The Archbishop of Canterbury has pledged to fly less in his role as head of the Anglican Communion. He says: "I'm trying to move our bishops on to environmentally friendly cars, and the Bishop of London and myself have been trying to do our little bit by travelling slowly and conveniently - and rather enjoyably - across Europe to meetings that we would have otherwise have flown to in the last couple of years. I came back by train from Rome on Saturday, and very nice it was too! You can't quite do it with Singapore, but ... one step at a time!"

The 14th Dalai Lama says a clean environment is a basic human right. "Taking care of our planet is like taking care of our houses. Since we human beings come from nature, there is no point in our going against nature. It is ... part of our responsibility towards others to ensure that the world we pass on is as healthy, if not healthier, than we found it."

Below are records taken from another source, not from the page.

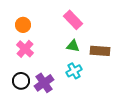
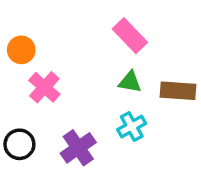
orange circle: (23, 25) -> (21, 50), moved
black circle: (21, 81) -> (19, 144), moved

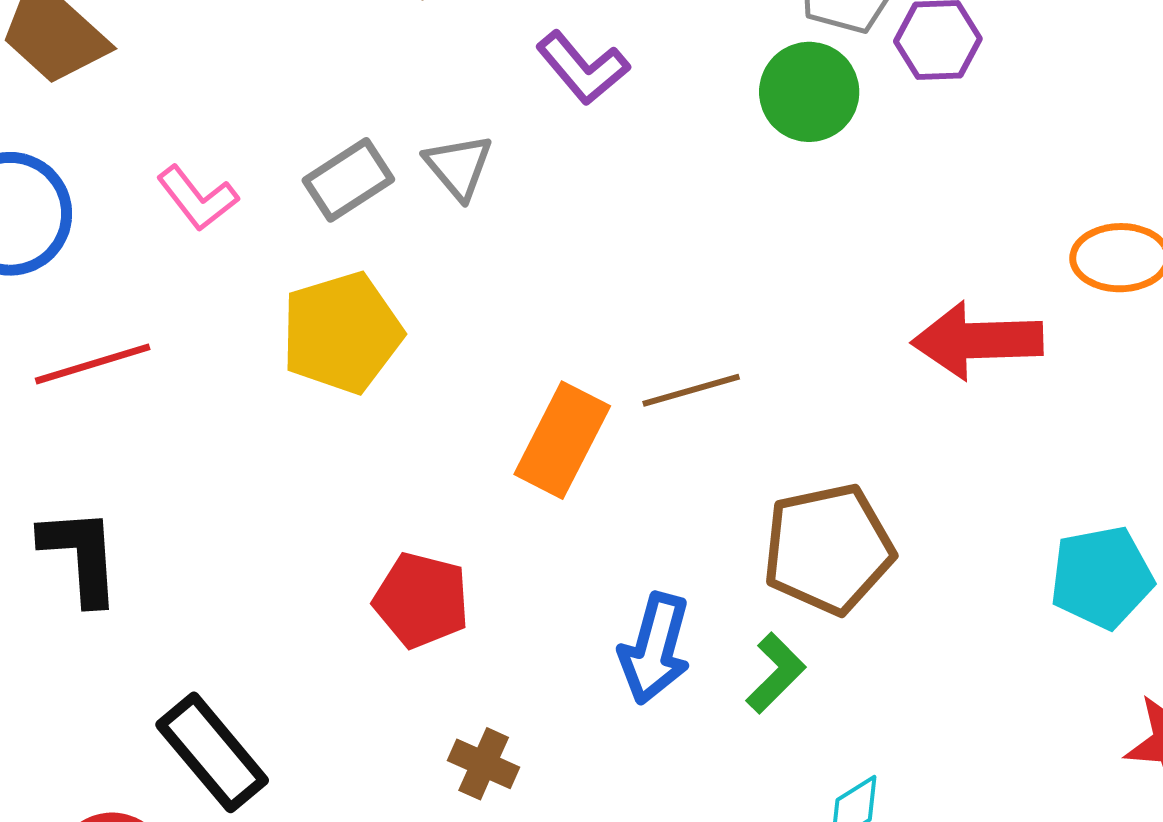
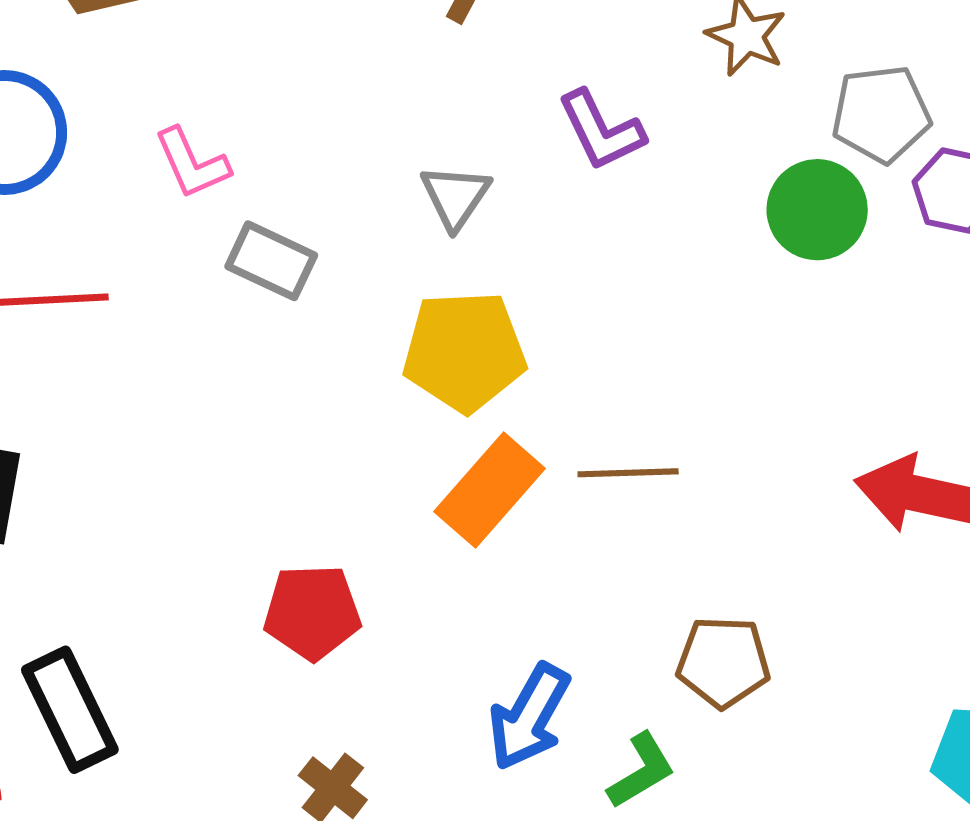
gray rectangle: (348, 180) -> (271, 261), moved, turned 44
yellow pentagon: (342, 333) -> (464, 351), moved
brown pentagon: (828, 549) -> (723, 662), size x0.7
red pentagon: (421, 600) -> (312, 612), turned -30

Fazlun Khalid, director of the Islamic Foundation for Ecology and Environmental Sciences, is recognised as an expert on ecology from an Islamic perspective. He has also worked as the director of training at the Alliance of Religions and Conservation and as a consultant for World Wildlife Fund. Khalid believes that protecting the environment is a form of worship, and that humans have a basic right to the benefits of a healthy planet. "As the guardians of Allah's creation we have a responsibility to protect the environment. In our eagerness to 'progress' and 'develop' we have lost sight of the finite and delicate nature of planet Earth and of humanity's place in it."